I need help please.

"what voluma [in mL] at STp will be occupied by 0.0035 mol of methane [CH4]"

THANK YOU SOO MUCH!

WEll, one mole is 22400 ml.

So do it in proportion:

.0035/1 =V/22400ml

is that for every mole in problems like these?

because i thought it was 6.022x10^23

To find the volume of a gas at STP (Standard Temperature and Pressure) using the given moles of gas, you can use the ideal gas law.

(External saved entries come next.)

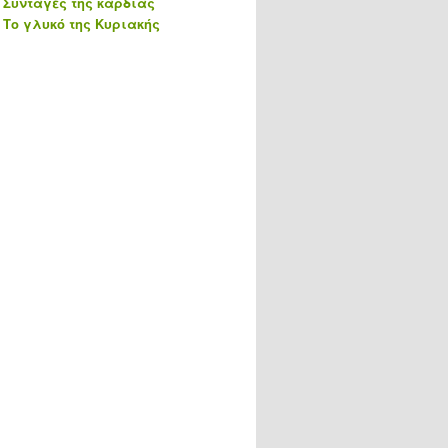
Συνταγές της καρδιάς
Το γλυκό της Κυριακής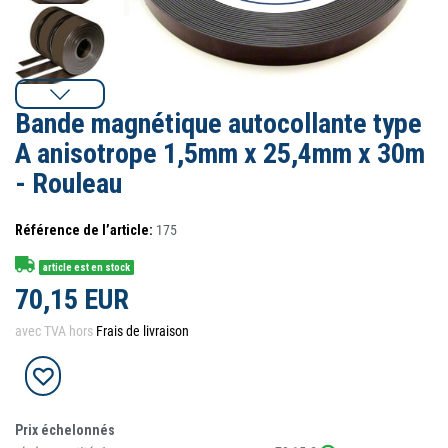
Bande magnétique autocollante type
A anisotrope 1,5mm x 25,4mm x 30m
- Rouleau
Référence de l’article:
175
article est en stock
70,15 EUR
avec TVA hors
Frais de livraison
Prix échelonnés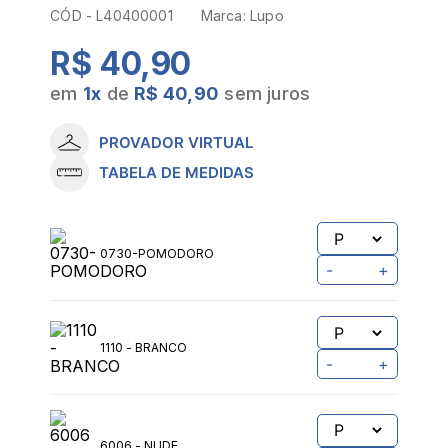
CÓD -
L40400001
Marca:
Lupo
R$ 40,90
em
1
x
de
R$ 40,90
sem juros
PROVADOR VIRTUAL
TABELA DE MEDIDAS
0730-POMODORO
-
+
1110 - BRANCO
-
+
6006 - NUDE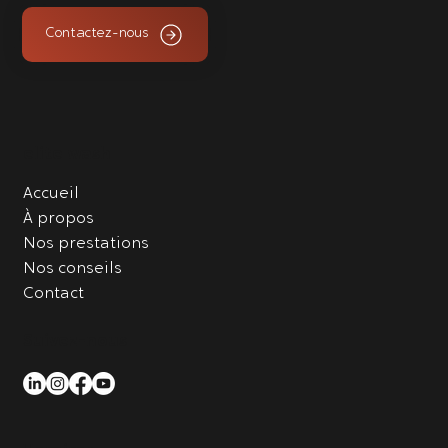
Contactez-nous
elite wash
Accueil
À propos
Nos prestations
Nos conseils
Contact
Suivez-nous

The ideal gas law equation is:

PV = nRT

Where:
P = Pressure in atmospheres (atm)
V = Volume in liters (L)
n = Number of moles of gas
R = Ideal Gas Constant (0.0821 L * atm / mol * K)
T = Temperature in Kelvin (K)

At STP, the conditions are defined as a temperature of 273.15 Kelvin (0 degrees Celsius) and a pressure of 1 atmosphere (1 atm).

Now let's solve the equation for volume (V):

V = (n * R * T) / P

Substituting the values:

n = 0.0035 mol (given)
R = 0.0821 L * atm / mol * K (ideal gas constant)
T = 273.15 K (STP temperature)
P = 1 atm (STP pressure)

V = (0.0035 mol * 0.0821 L * atm / mol * K * 273.15 K) / 1 atm

V = 0.0035 mol * 0.0821 L * 273.15 K

V ≈ 0.00360 L or 3.60 mL (approximately)

Therefore, approximately 3.60 mL of volume at STP will be occupied by 0.0035 mol of methane (CH4).